Bartolomeo se encogió de hombros.
—Como en muchos otros lugares, al fin y al cabo los obispos son como los condes. La tensión entre los prelados es tan fuerte que trabajar para uno indispone con el otro. No digas que vas al valle de Boí. El mayor litigio lo sostienen sobre esa tierra; unas veces, ha estado bajo la jurisdicción de Urgell y otras, bajo la de Barbastro.

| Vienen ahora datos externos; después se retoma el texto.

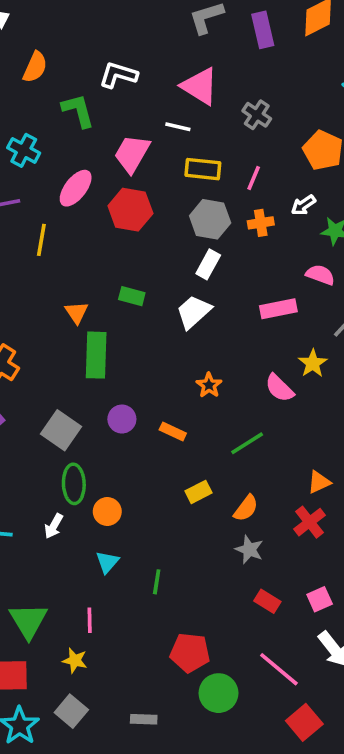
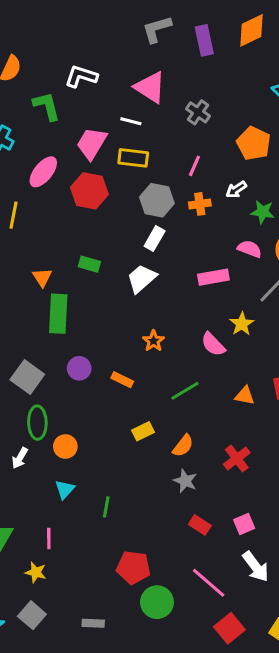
yellow rectangle: (203, 169) -> (133, 158), moved
orange triangle: (319, 482) -> (245, 396), moved, turned 35

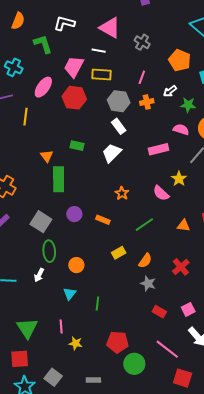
white rectangle: (155, 238) -> (119, 126), turned -63
orange circle: (65, 446) -> (76, 265), moved
yellow star: (36, 572) -> (76, 343), moved
red square: (229, 628) -> (183, 378), turned -30

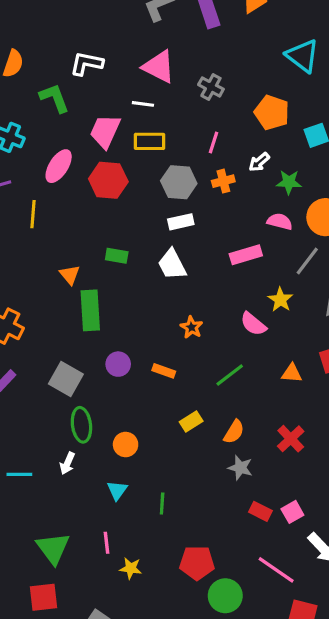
white rectangle: (119, 126) -> (181, 222), turned -63
white trapezoid: (112, 153) -> (172, 264), turned -70
pink square: (188, 309) -> (292, 512), moved

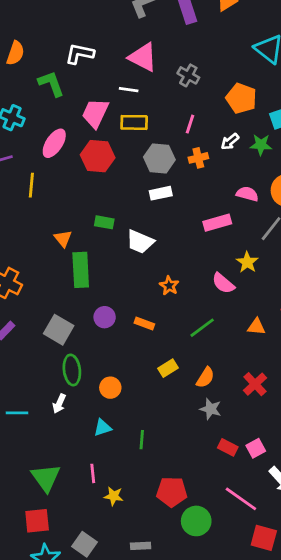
green star: (289, 182) -> (261, 145), moved
white trapezoid: (172, 264) -> (140, 242), moved, turned -40
cyan triangle: (117, 490) -> (103, 428), turned 36

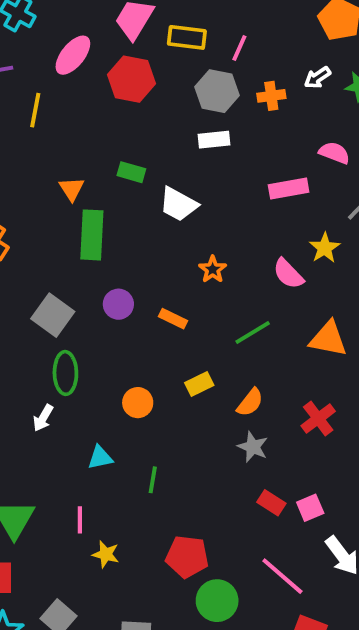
pink line: (190, 124) -> (239, 48), moved
orange triangle: (256, 327) -> (328, 339), size x1.5
orange circle: (110, 388) -> (138, 403), moved

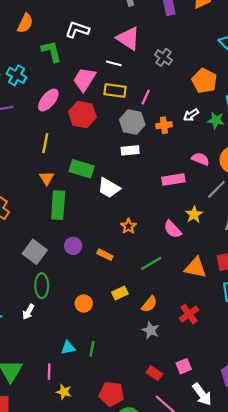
yellow line: (35, 110) -> (45, 143), moved
green rectangle: (131, 172) -> (82, 169), size x1.5
cyan triangle: (100, 458) -> (68, 348), moved
red rectangle: (271, 503) -> (154, 373), moved

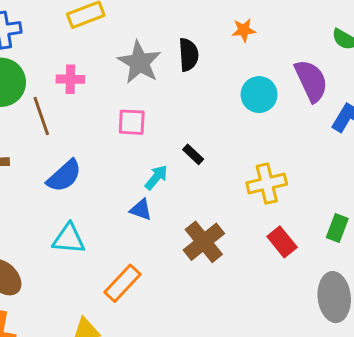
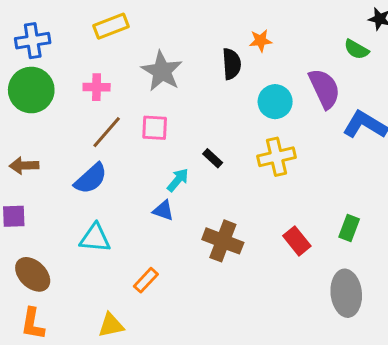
black semicircle: (188, 55) -> (232, 64), moved
brown line: (41, 116) -> (107, 132), moved, turned 60
yellow cross: (267, 184) -> (277, 157), moved
brown cross: (204, 242) -> (223, 241), turned -30
orange rectangle: (123, 283) -> (146, 280), size x0.7

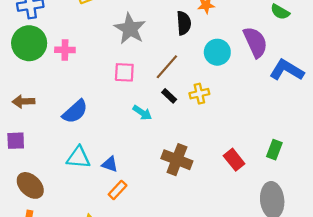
pink cross: (97, 87) -> (65, 50), moved
brown line: (107, 132) -> (167, 67), moved
yellow cross: (277, 157) -> (199, 94), moved, size x0.7
cyan arrow: (178, 180) -> (142, 113), turned 84
blue triangle: (163, 210) -> (110, 164), moved

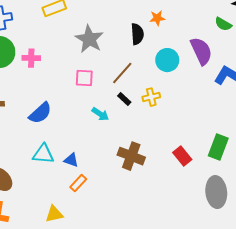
green rectangle: (274, 150) -> (218, 147), size x1.4

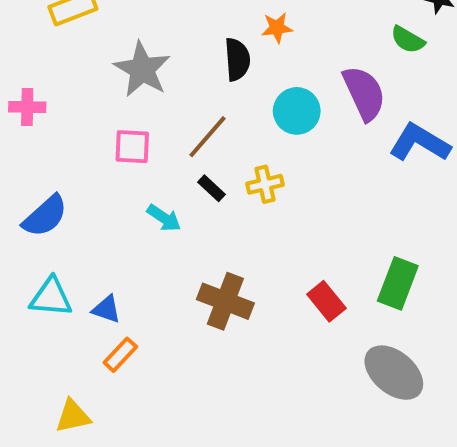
gray ellipse: (216, 192) -> (394, 373), turned -44

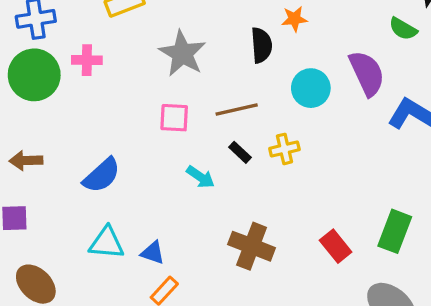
pink cross: (27, 107) -> (87, 60), moved
brown line: (208, 137) -> (237, 109), turned 36

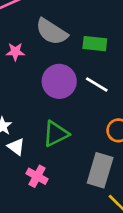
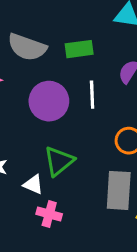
white line: (97, 84) -> (92, 95), turned 70
white triangle: (16, 147) -> (33, 184), moved

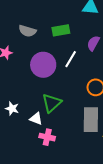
gray semicircle: (27, 47) -> (27, 31), size x0.7
white line: (92, 95) -> (71, 59), turned 36

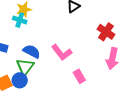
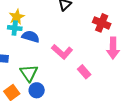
blue semicircle: (32, 51) -> (31, 37), moved
blue circle: (20, 80) -> (37, 90), moved

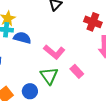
green triangle: (29, 73) -> (49, 76), moved

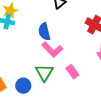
blue semicircle: (22, 38) -> (44, 32), moved, turned -126

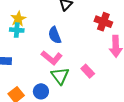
pink L-shape: (52, 50) -> (52, 58), moved

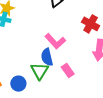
blue semicircle: (55, 35) -> (47, 57), moved
pink L-shape: (52, 58) -> (55, 41), moved

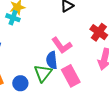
pink rectangle: (68, 70) -> (71, 76), size x1.5

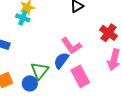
blue semicircle: (52, 60) -> (61, 61), turned 42
green triangle: (43, 73) -> (40, 71), moved

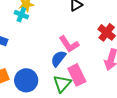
green triangle: (40, 71) -> (62, 84), moved
blue circle: (30, 83) -> (26, 80), size x1.5

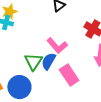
green triangle: (62, 84) -> (34, 62), moved

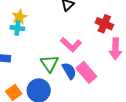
blue semicircle: (49, 61) -> (69, 71), moved, turned 126

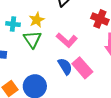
yellow star: (19, 17) -> (37, 20), moved
green triangle: (49, 63) -> (32, 39), moved

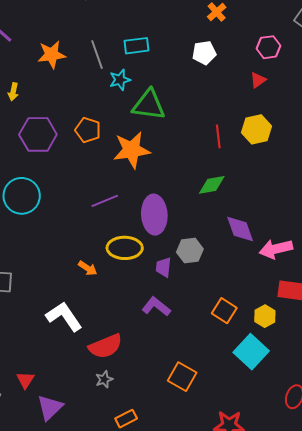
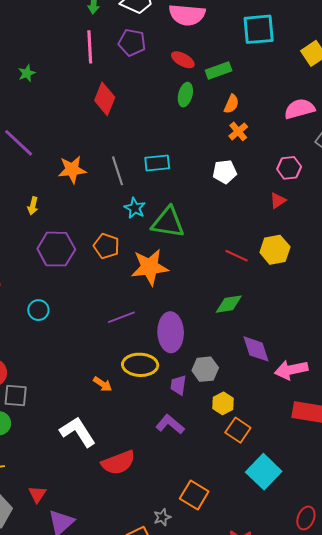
cyan star: (120, 80) -> (135, 208), moved, turned -30
red line: (218, 136) -> (237, 256), turned -60
cyan circle: (22, 196) -> (38, 310), size x0.6
yellow hexagon: (265, 316) -> (223, 403), moved
gray star: (104, 379) -> (162, 517), moved

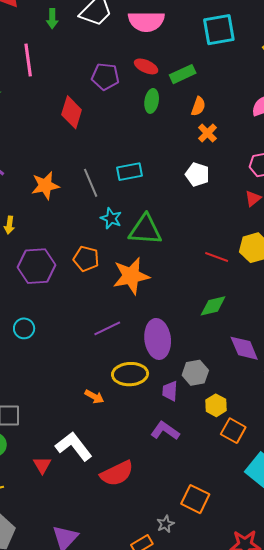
purple pentagon: (132, 42) -> (105, 77), moved
pink line: (90, 47) -> (28, 60), moved
white pentagon: (225, 172) -> (197, 174), turned 30
red triangle: (37, 494) -> (42, 465), moved

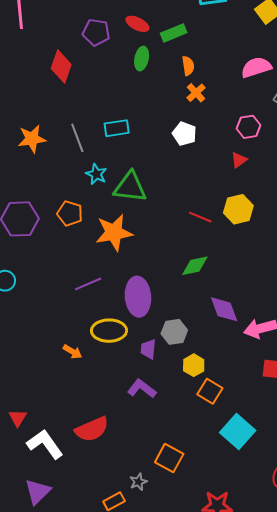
orange semicircle: (198, 106) -> (188, 66), turned -30
white L-shape: (74, 446) -> (45, 444), moved

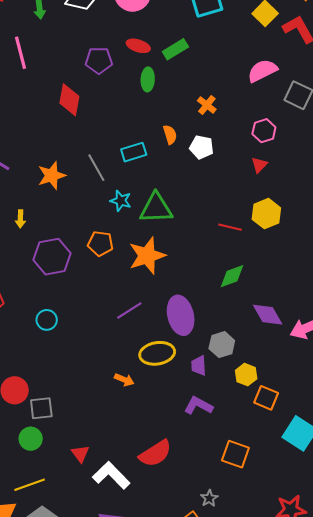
orange semicircle: (188, 66) -> (170, 135), moved
orange square: (169, 458) -> (235, 454), moved

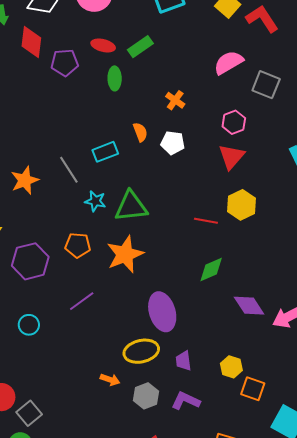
red diamond: (69, 100) -> (31, 42), moved
red triangle: (259, 165) -> (231, 157), size x1.6
purple line: (129, 310) -> (82, 301), moved
gray hexagon: (222, 345) -> (146, 396), moved
gray square: (41, 408) -> (29, 413), turned -30

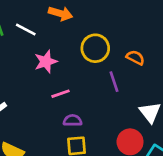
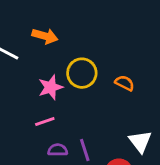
pink star: (46, 62) -> (51, 87), moved
purple line: (114, 82) -> (85, 150), moved

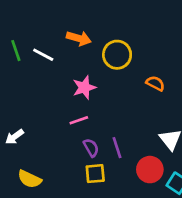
yellow circle: (82, 73) -> (117, 55), moved
purple semicircle: (58, 150) -> (91, 148), turned 60

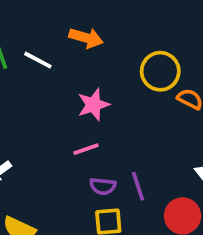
yellow circle: (117, 55) -> (160, 71), moved
purple semicircle: (91, 148) -> (103, 186), turned 126

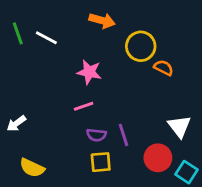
orange arrow: (86, 38) -> (102, 21), moved
pink star: (93, 105) -> (89, 72), turned 30

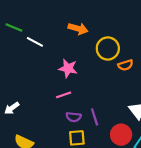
green line: (18, 33) -> (14, 28), moved, turned -49
orange semicircle: (164, 68) -> (125, 65), turned 136

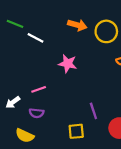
yellow circle: (108, 48) -> (106, 31), moved
pink line: (64, 95) -> (39, 89), moved
purple semicircle: (74, 117) -> (37, 113), moved

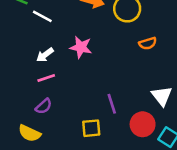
white arrow: (13, 102) -> (45, 55), moved
purple semicircle: (37, 113) -> (44, 106), turned -48

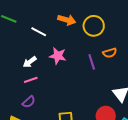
white line: (42, 16) -> (39, 32), moved
purple line: (112, 104) -> (92, 62), moved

—Y ahora, ¿de qué lado está?
—Ahora pertenece a Barbastro, pero a las apetencias que enfrentan a los dos prelados se suman turbios manejos políticos entre el rey de Aragón y el conde de Urgell, que también se disputan el control de esos valles, donde hay un floreciente negocio con la cría de corderos para obtener vitelas. Las rentas son sustanciosas. ¡Un verdadero lío!
—¿Para quién trabaja Benito?
—Quien ahora nombra los cargos eclesiásticos y cobra los diezmos es el obispo de Barbastro, se llama Ramón. La gente lo quiere, está al tanto de sus problemas que no son pocos. ¡La vida en estos valles no resulta fácil! Los inviernos son largos y duros, con frecuencia las aldeas se quedan aisladas semanas, incluso meses a causa de la nieve.
—¿Y éste qué tal es?
Arnulfo bajó el tono de voz y Bartolomeo se aseguró de que nadie escuchaba.
—¡Un mal bicho!
—Entonces, ¿por qué trabajas para él?
—Porque no lo conocía y ofreció unas condiciones excelentes. ¡Estoy ligado por un contrato que no cumple hasta dentro de nueve meses!
—¡Puedes largarte!
—Si estuviera solo, ya lo habría hecho, pero con mujer e hijos… Si tienes decidido encaminarte hacia Boí, no lo demores. Y le tu amigo el pintor, ni una palabra. Ahora, volvamos dentro.
Arnulfo lo sujetó por el brazo.
—¿Es cierto que tiene preso al iluminador?
—Tan cierto como que tú y yo estamos aquí.